Песнопения. О творчестве Гии Канчели стр.50

Но струна, «задетая» в «Песнопениях», здесь звучит по-иному. На смену чувственно-красочной, щедрой почти до избыточности музыкальной речи приходит подчеркнутый аскетизм. И аскетизм не насильственный либо же эстетски стилизованный, а на удивление почвенный. Много позднее Г. Канчели скажет: «Есть композиторы, стремящиеся отображать день сегодняшний, есть такие, кто сочиняет для будущего. Мне же всегда кажется, что я пишу музыку за людей, которые жили очень давно — может быть, в XIV, XV или XVI веке — и что-то не успели сделать или написать, и вот теперь я стараюсь заполнить это пространство ‘. От сочинения к сочинению мой язык упрощается, и я ничего не могу с этим поделать. Разумеется, если бы мои произведения ничем не отличались от иллюзорной простоты искусства итальянских мадригалистов или композиторов эпохи Возрождения, значит, я работал бы зря» (18).

Слушая Третью симфонию, невозможно усомниться: это музыка наших дней. Но ей присуща и архаическая суровость, выделяющая сванские напевы в многообразном единстве грузинского фольклора. Здесь как бы витает дух доселе не изжитого в горах Грузии язычества.

Широкому мазку, буйству красок, четко прочерченным контурам в Третьей, безусловно, предпочтены намек, точка, восклицание, пунктир или красочное пятно на нарочито незаполненном фоне. Кажется, все предельно ясно: двери храма нараспашку, входи, осматривайся по сторонам, щупай руками. Но мистерийная наглядность музыкального действа, его подчеркнуто замедленное начало — тонко рассчитанный художественный прием, «ловушка» для слушателя, точнее, для его творческой фантазии. Подкупленная видимой простотой, она постепенно начинает «работать» все более интенсивно: протягивает ассоциативные цепочки между отдельными точками, световыми плоскостями или динамическими вспышками, улавливает сходство контрастного. И, благодаря этому духовному труду, бесценный дар далеких предков становится уже не просто «наследием», но частью нашего собственного мира, нашего абсолютного настоящего — «здесь и теперь, сквозь которое будущее погружается в прошлое» (Дж. Джойс).

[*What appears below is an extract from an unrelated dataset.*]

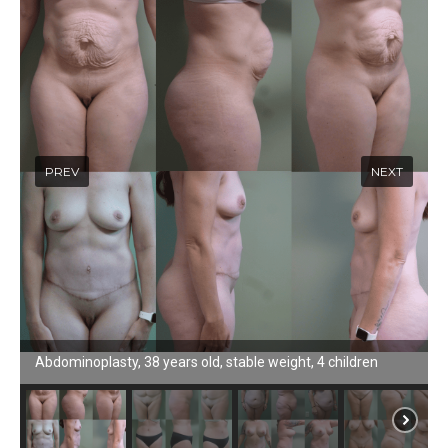
Abdominoplasty, 38 years old, stable weight, 4 children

Так создается сугубо индивидуальный эквивалент традиционно му симфоническому развертыванию. Ведь привычная мотивная работа — дробление, вычленение исходной темы — разрушила бы художественное совершенство прообраза, благоговейность дистанции по отношению к нему. Поэтому композитор сохраняет лишь смысловую суть такого развития, отбрасывая его привычную форму: «постепенное эмоциональное наполнение темы-тезиса, раскрытие ее смысла» (12, с. 190) основаны на фольклорной идее «неточной вторы». Начавшись с образно-интонационного устоя, музыка по мере продвижения вперед обволакивается дымкой подголосков, досказывающих и конкретизирующих исходную тему, выявляющих в ней все новые смысловые грани, расширяющих поле ее ладового тяготения. Как известно, народные музыканты в своих имитациях, подголосках, дублировках мало заботятся о точности числовых пропорций: для грузинского крестьянина петь параллельными квинтами, септимами или нонами ничуть не труднее, чем в приму или унисон. К тому же в условиях натурального строя сдвиг в сферы, воспринимаемые нами как диезные или бемольные, отнюдь не равнозначен альтерации или модуляции: это чисто эмоциональное ощущение данного звука или мотива, интенсивности его интонационного излучения, а зачастую его гетерофонное расщепление — «устный курсив» (116, с. 7).